The “David A. Straz Jr. Center for the Performing Arts.” That will soon be the new name for the Tampa Bay Performing Arts Center.
By any other name, however, we are talking about one of the premier performing arts venues in the Southeast. Recall its brief, uniquely Tampa, history.
Tampa was a late cultural bloomer. While other cities were turning to the arts for downtown revivals in the 1960s, Tampa was still clinging to its industrial ambience – as witnessed by warehouse row along the Hillsborough River. Sarasota would have its Van Wezel Hall; Clearwater its Ruth Eckerd Hall; and St. Petersburg its Mahaffey Theater.
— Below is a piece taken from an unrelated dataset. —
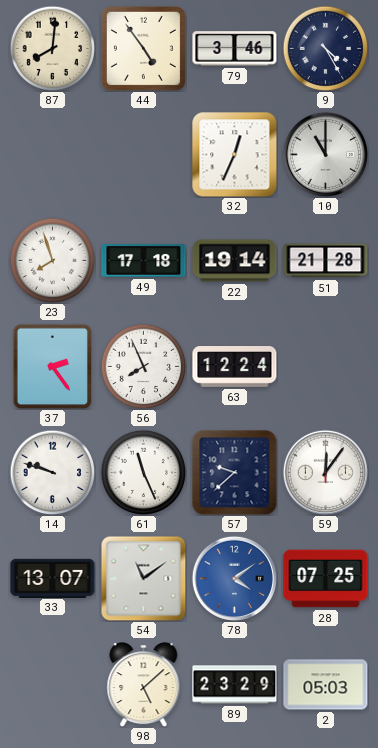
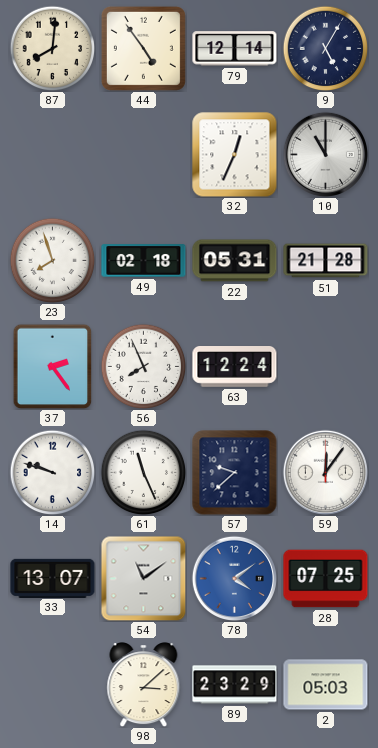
79: 3:46 -> 12:14
9: 4:25 -> 5:05
49: 17:18 -> 02:18
22: 19:14 -> 05:31
98: 5:08 -> 3:08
Tampa had its Curtis Hixon Hall.
When the $57-million, 335,000-square-foot TBPAC opened in 1987, it was a product of municipal bonds, nine city-owned, dirt-lot acres and a unique cadre of visionaries that prominently included Hinks Shimberg, H.L. Culbreath, Frank Morsani and Mayor Bob Martinez.
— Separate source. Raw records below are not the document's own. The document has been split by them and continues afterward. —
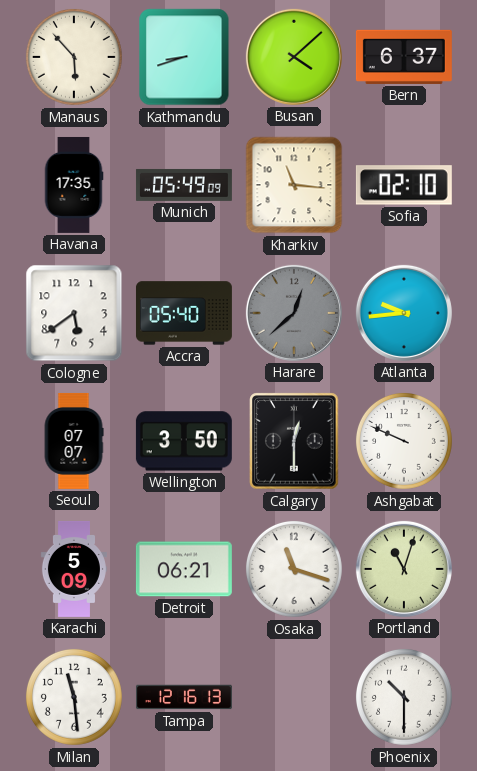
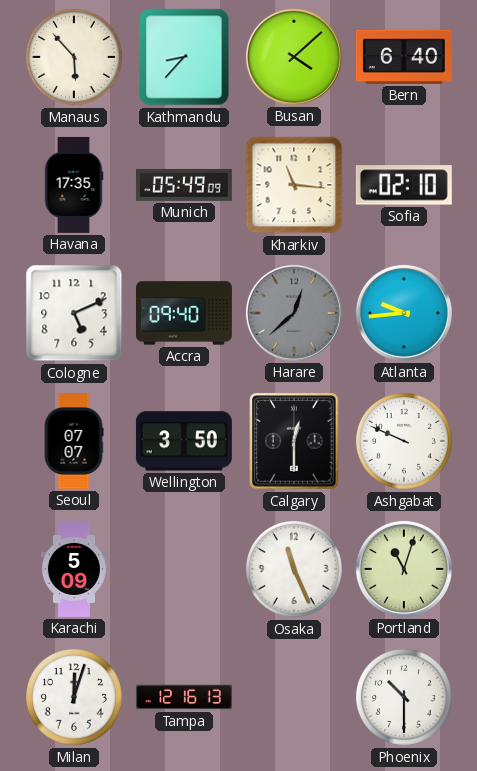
Kathmandu: 8:42 -> 8:37
Bern: 6:37 -> 6:40
Cologne: 5:39 -> 5:11
Accra: 05:40 -> 09:40
Detroit: 06:21 -> none
Osaka: 11:18 -> 11:26
Milan: 11:29 -> 12:03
And while civic leaders and local luminaries basked in a waterfront, acoustics-touted venue worthy of great performance, the reality was this: It was an economic development tool. Every major municipality, especially one dubbed “America’s Next Great City,” had to have one. Reminding outsiders that Elvis once performed at The Armory no longer impressed. Tampa needed this to credibly sell itself as a first-class city. The kind that a corporate CEO just might like enough to consider relocating to.
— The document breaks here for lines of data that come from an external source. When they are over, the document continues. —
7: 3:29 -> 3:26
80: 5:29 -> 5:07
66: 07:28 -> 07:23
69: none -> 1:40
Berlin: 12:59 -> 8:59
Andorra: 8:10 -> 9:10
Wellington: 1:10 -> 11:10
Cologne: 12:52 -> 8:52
And once they built it, they came. Principally Broadway, thanks in large part to Judith Lisi. She arrived in 1992 – and the new president made Broadway a priority. Over time the offerings would range eclectically from The Phantom of the Opera and Les Miserables to cabaret shows such as Forever Plaid to the concerts of Mariah Carey and Ruben Blades. TBPAC would eventually rank among the top grossing venues of its size in the country.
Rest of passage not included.